The September death of Nassau County Legis. Judith Jacobs stalled efforts to reduce accidents at a deadly intersection in Roslyn Heights, but her successor is part of a renewed push to install a traffic light on the roadway.
North Hempstead Councilman Peter Zuckerman said this week that there is new interest in adding a traffic signal at the intersection of Roslyn Road and Locust Lane. Zuckerman has met with Jacobs’ successor, Arnold Drucker (D-Plainview), and the two plan to host a public forum about the intersection next month.
“The real crux of the situation is that we need a traffic light at that intersection,” Zuckerman said. “And we have been working on this for quite some time.”
Zuckerman said Jacobs had wanted to have a public hearing on the issue and get a light installed this year.
Locust Lane is a town road within North Hempstead, but because the four-lane Roslyn Road is a county thoroughfare, Nassau County officials must approve, construct and maintain any new stoplights.
Zuckerman met last month with Drucker and explained why residents believe the section of Roslyn Road just south of Locust Lane is dangerous and want a stoplight there, including its history of traffic accidents.
In 2014, three people died near the intersection in a one-month span. In March 2014, Steven Clancy and Javier Gonzalez, both 19 and from Mineola, were killed when their car struck a curb and crashed into a tree in the backyard of a home in Roslyn Heights. Less than a month later, Facundo R. Ponce, 43, of Glen Head, died after his pickup truck collided with a charter bus on Roslyn Road in Albertson.
Drucker said Tuesday that the traffic on Roslyn Road is “one of the most problematic in the county.” He said addressing the concerns is one of his top priorities.

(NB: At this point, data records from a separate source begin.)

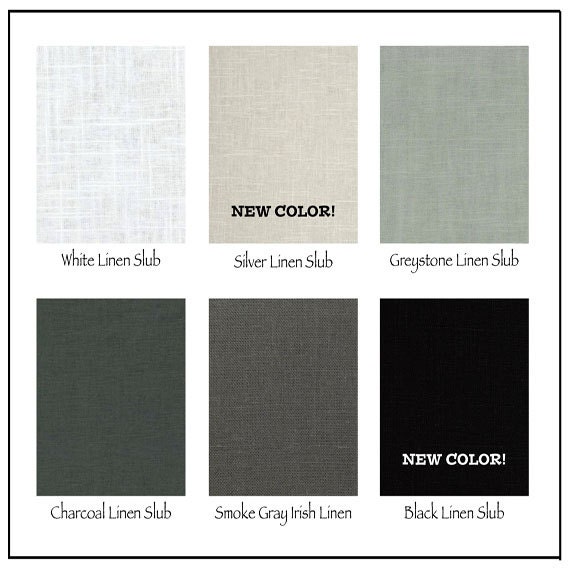 At what (x,y) coordinates should I click in order to perform the action: click on black linen. Please return your answer as a coordinate pair (x, y). The width and height of the screenshot is (570, 570). Looking at the image, I should click on (419, 510). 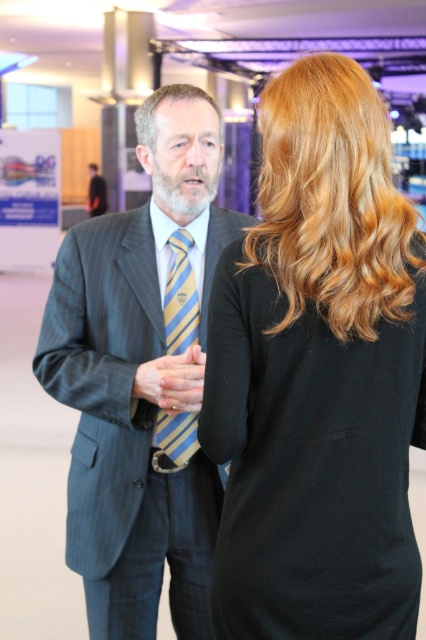 Question: Is smooth black dress at center above matte black suit at center?

Choices:
 (A) yes
 (B) no

Answer: (B)

Question: Estimate the real-world distances between objects in this image. Which object is farther from the matte black suit at center?

Choices:
 (A) yellow striped tie at center
 (B) pinstriped suit at center
 (C) smooth black dress at center

Answer: (C)

Question: Can you confirm if smooth black dress at center is bigger than pinstriped suit at center?

Choices:
 (A) no
 (B) yes

Answer: (A)

Question: Among these objects, which one is farthest from the camera?

Choices:
 (A) pinstriped suit at center
 (B) matte black suit at center

Answer: (B)

Question: Is pinstriped suit at center bigger than yellow striped tie at center?

Choices:
 (A) yes
 (B) no

Answer: (A)

Question: Based on their relative distances, which object is nearer to the pinstriped suit at center?

Choices:
 (A) yellow striped tie at center
 (B) smooth black dress at center

Answer: (A) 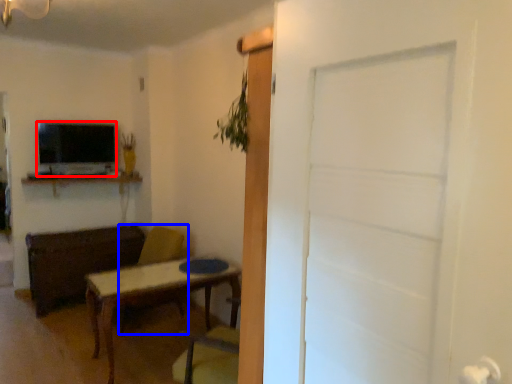 Question: Which object is closer to the camera taking this photo, television (highlighted by a red box) or swivel chair (highlighted by a blue box)?

Choices:
 (A) television
 (B) swivel chair

Answer: (B) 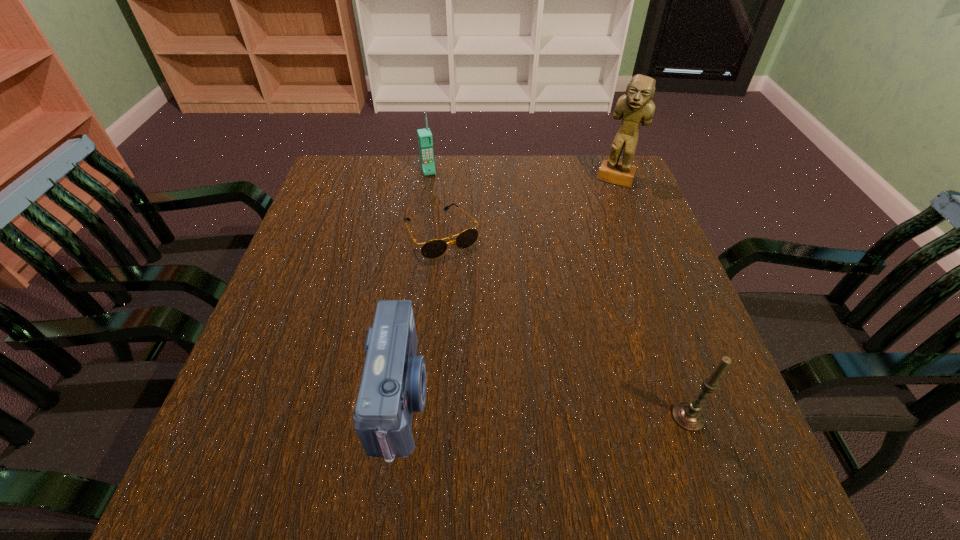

He said county officials are also considering reducing Roslyn Road to one lane. He said public works officials conducted a traffic study last summer that suggested a one-lane option would be a better long-term solution.
Still, a stoplight isn’t completely off the table, Drucker said.
“The installation of the stoplight is certainly the fastest and most cost-efficient option to the road, and it would satisfy most residents’ concerns,” Drucker said.
When a public hearing is held, residents would be able to comment on what they would like to see officials do to fix the intersection.
“They’re looking for something immediate, but we have a responsibility to look into the feasibility of doing long-range corrections, too,” Drucker said.
Jonathan Cheris, president of Temple Sinai of Roslyn, said he favors adding a stoplight. His temple is about 100 yards north of the intersection.
Cheris said he drives on Roslyn Road every day and a sharp curve means drivers don’t see it until it’s too late. North Hempstead Town officials have put signs near the intersection on Locust Lane, but don’t have the jurisdiction to do the same on Roslyn Road.
“You don’t have a line of sight ...[where] the road starts to bend,” Cheris said. “People can accelerate, and it’s not always clear that the curve is about to happen.”
Cheris said he believes a stoplight would fix the problem and “protect our members as they’re going in and out of the temple.”